You can use EM if you want, but you run into the same problem -- one person's expenditure is another person's income. As you say, when the desire for cash balances increases, the expenditure multiple falls, but by your own logic this means that the income multiple falls too (or whatever you want to call the other side of the EM transaction). Once again, you have people finding that the more they try to save, the more their income shrinks.

Individual households can increase their savings, but the private sector as a whole cannot.

"The key is that people do not desire a specific quantity of money, independent of the price level." Hah! Changing prices at an economy wide level impacts incomes, and you cannot have savings be independent of incomes.

"Thus an increase in demand for savings can be satisfied by a fall in the price level". Really? A demand for savings can be satisfied by lower (nominal) incomes? And higher real debt burdens?

Devin, I think your argument is that real savings can increase if prices fall. My point is, at a macro level, lower prices must also mean lower income (certainly lower nominal income). To the extent that aggregate demand falls, something that we are seeing in practice today, the result is higher unemployment, and less real output/income as a consequence.

Nominal denominated debt means that people are targeting a nominal number, and not a ratio. If you can find me someone who says "I want an expenditure ratio of x" vs "I want to pay down my mortgage of $300,000" I will change my position, promise.

Until then, we're left with reality, which is an unemployment rate that has doubled, a CPI rate that is flat to modestly increasing, a dramatic fall in asset values, and a dramatic rise in nominal savings. As you say, my story of why P does not fall in MV=Py fits the real world more closely than yours. At this point, I think you're saying "Pigou would be right -- if it wasn't for friction!". Darn that friction -- always messing stuff up!

Personally, I don't like the "sticky wages" Keynesian argument for why P does not fall, which is why I don't make it here. The direct link between prices and income seems more pertinent to me, and I also find Fisher's debt deflation very persuasive. Fisher was someone who probably agreed with Pigou before the Great Depression, but changed his mind and sided with Keynes afterwards. Losing a fortune probably focused his mind, which may be why he changed. I don't think any academic macroeconomists were wiped our like Fisher was, which may explain their relative intellectual sclerosis ; )
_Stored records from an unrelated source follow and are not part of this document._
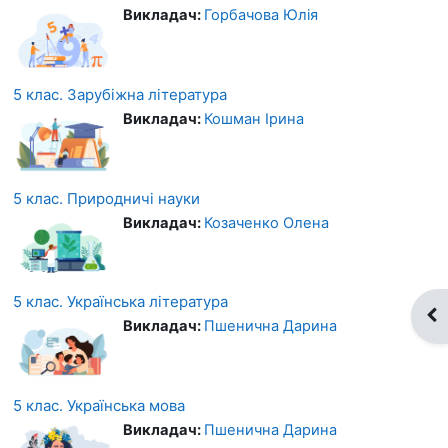
Викладач:
Горбачова Юлія
5 клас. Зарубіжна література
Викладач:
Кошман Ірина
5 клас. Природничі науки
Викладач:
Козаченко Олена
5 клас. Українська література
Ві
Викладач:
Пшенична Дарина
5 клас. Українська мова
Викладач:
Пшенична Дарина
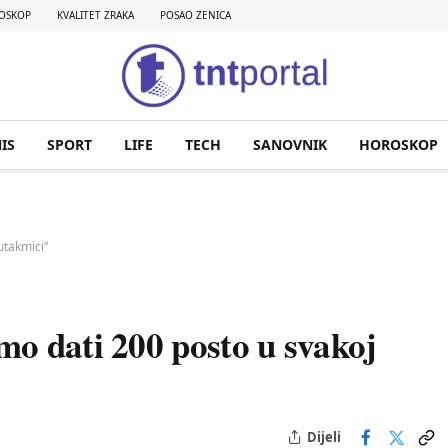
OSKOP
KVALITET ZRAKA
POSAO ZENICA
IS
SPORT
LIFE
TECH
SANOVNIK
HOROSKOP
utakmici”
o dati 200 posto u svakoj
Dijeli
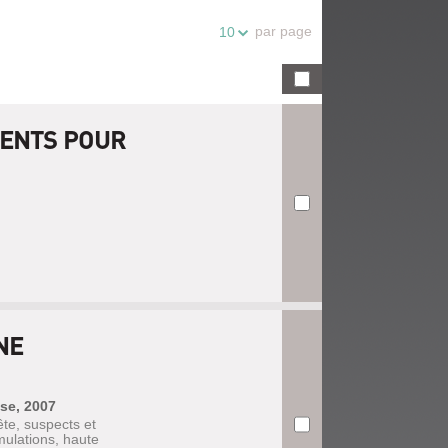
par page
10
MENTS POUR
NE
sse, 2007
ête, suspects et
imulations, haute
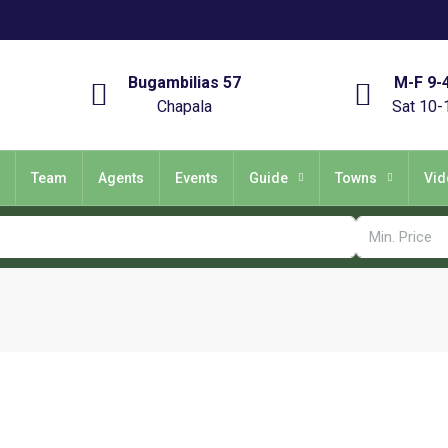
Bugambilias 57
M-F 9-
Chapala
Sat 10-
Team
Agents
Events
Guide
Towns
Vid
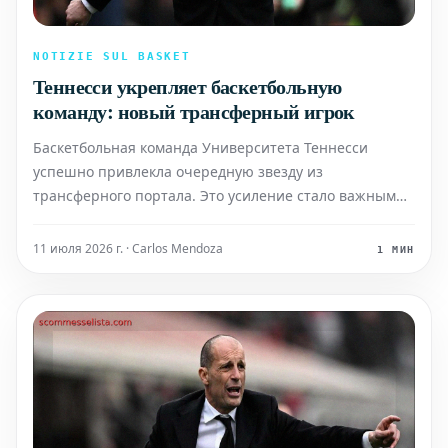
NOTIZIE SUL BASKET
Теннесси укрепляет баскетбольную
команду: новый трансферный игрок
Баскетбольная команда Университета Теннесси
успешно привлекла очередную звезду из
трансферного портала. Это усиление стало важным
шагом для программы, стремящейся к новым
вершинам. Перефразированный и переведенный
11 июля 2026 г. · Carlos Mendoza
1 МИН
текст на итальянский: Tennessee Basketball: un altro
obiettivo di alto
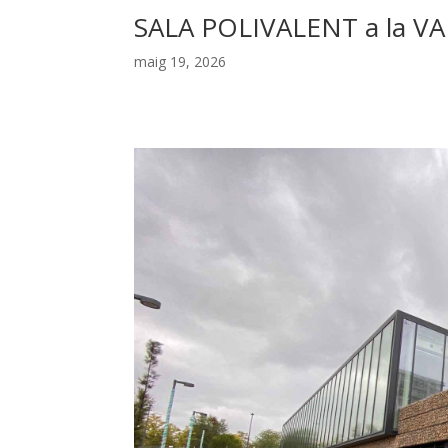
SALA POLIVALENT a la VA
maig 19, 2026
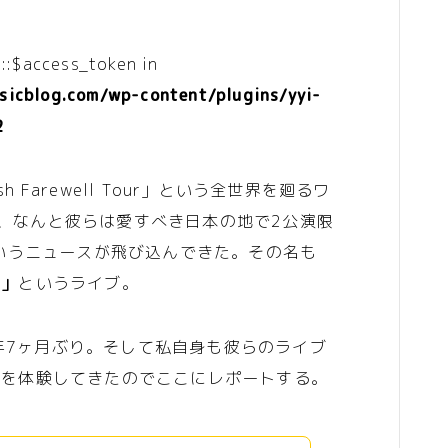
::$access_token in
icblog.com/wp-content/plugins/yyi-
2
ish Farewell Tour」という全世界を廻るワ
し、なんと彼らは愛すべき日本の地で2公演限
いうニュースが飛び込んできた。その名も
ts」
というライブ。
1年7ヶ月ぶり。そして私自身も彼らのライブ
IGを体験してきたのでここにレポートする。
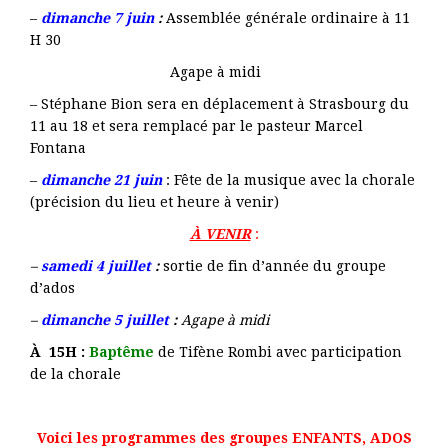
–
dimanche 7 juin
:
Assemblée générale ordinaire à 11
H 30
Agape à midi
– Stéphane Bion sera en déplacement à Strasbourg du
11 au 18 et sera remplacé par le pasteur Marcel
Fontana
–
dimanche 21 juin
: Fête de la musique avec la chorale
(précision du lieu
et heure à venir)
À VENIR
:
–
samedi 4 juillet
:
sortie de fin d’année du groupe
d’ados
–
dimanche 5 juillet
:
Agape à midi
À
15H :
Baptême
de Tifène Rombi avec participation
de la
chorale
Voici les programmes des groupes ENFANTS, ADOS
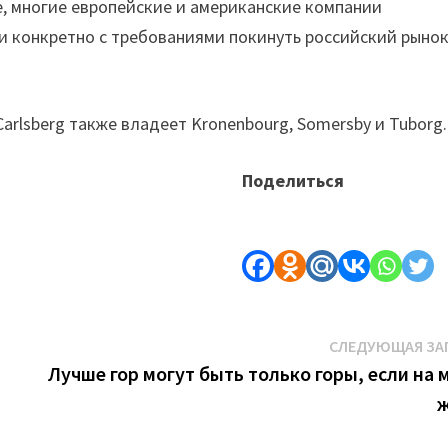
, многие европейские и американские компании
 и конкретно с требованиями покинуть российский рынок
Carlsberg также владеет Kronenbourg, Somersby и Tuborg.
Поделиться
СЛЕДУЮЩАЯ ЗА
Лучше гор могут быть только горы, если на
Anyway, you can either see the link between prices and income (if you've ever sold anything for a living, it's pretty straightforward) OR you can keep pondering that mysterious friction that keeps Pigou from happening in real life. The final word is yours!

Ben writes:

Winterspeak- if banks don't lend out deposits, what exactly do they lend out? I'm genuinely confused here.

Todd writes:

Winterspeak, you seem to know a lot more about money and banking than I do, so perhaps you can help me understand the difference between savings and investment. From where I stand, it seems as though if people save more, either by putting money in a savings account, or paying down debt, but not just stuffing money in the mattress, then that should increase the ability of banks to lend and keep the economy moving. I understand Arnold's recalculation story as basically saying that even though the money is out there, banks and investors in general are having trouble identifying profitable lending opportunities.

Vangel writes:

What mackerel and money have in common is that they are both stores of value. What is different about them is that money is a standard unit of account, but mackerel are not.

There is a huge difference that you are glossing over. Mackerel are real and to get a bigger supply you are going to have to find ways to catch more of them. That takes time because you will need new capital and labour dedicated to the task. In the case of fiat money no such efforts are required and the money producers can create more of it at will at no extra cost.
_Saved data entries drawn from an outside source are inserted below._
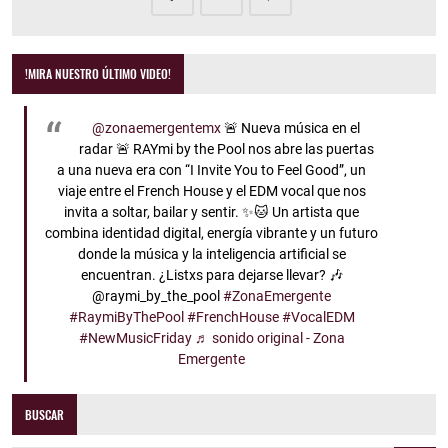
!MIRA NUESTRO ÚLTIMO VIDEO!
@zonaemergentemx
🚨 Nueva música en el
radar 🚨 RAYmi by the Pool nos abre las puertas
a una nueva era con “I Invite You to Feel Good”, un
viaje entre el French House y el EDM vocal que nos
invita a soltar, bailar y sentir. ✨🐱 Un artista que
combina identidad digital, energía vibrante y un futuro
donde la música y la inteligencia artificial se
encuentran. ¿Listxs para dejarse llevar? 🎶
@raymi_by_the_pool
#ZonaEmergente
#RaymiByThePool
#FrenchHouse
#VocalEDM
#NewMusicFriday
♬ sonido original - Zona
Emergente
BUSCAR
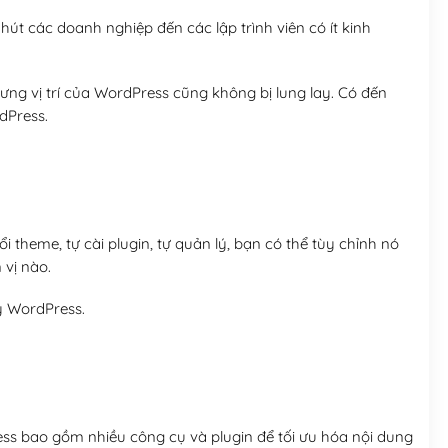
út các doanh nghiệp đến các lập trình viên có ít kinh
ng vị trí của WordPress cũng không bị lung lay. Có đến
dPress.
 theme, tự cài plugin, tự quản lý, bạn có thể tùy chỉnh nó
 vị nào.
y WordPress.
ess bao gồm nhiều công cụ và plugin để tối ưu hóa nội dung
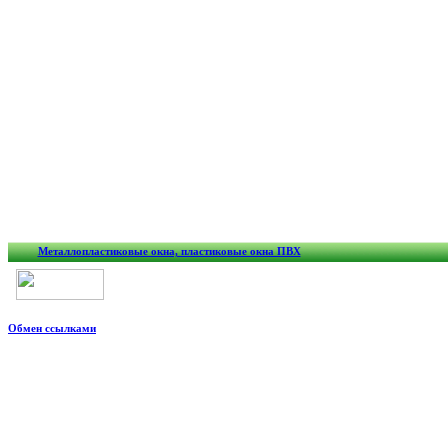
Металлопластиковые окна, пластиковые окна ПВХ
Обмен ссылками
But people want money as a convenient store of value (and medium of exchange).

But they don't seem to. If they did they would reject the entire idea of fiat money, which has never been a 'convenient store' of long term purchasing power. Fiat money is only convenient to the state and the banking system.

So, if the government is behaving itself, the prices of most goods and services in monetary terms do not change very much from day to day.

I do not believe that is true. It seems obvious that government can pursue inflationary policies but day to day prices can appear to remain fairly stable. In a society where productivity is rising prices should decline as technological innovation and capital investments lower costs. But those natural declines can be reduced or eliminated by inflation. That would allow governments and the banking system to be the primary beneficiaries of productivity increases. Individuals miss the point because they do not see what would have happened in the absence of the inflation.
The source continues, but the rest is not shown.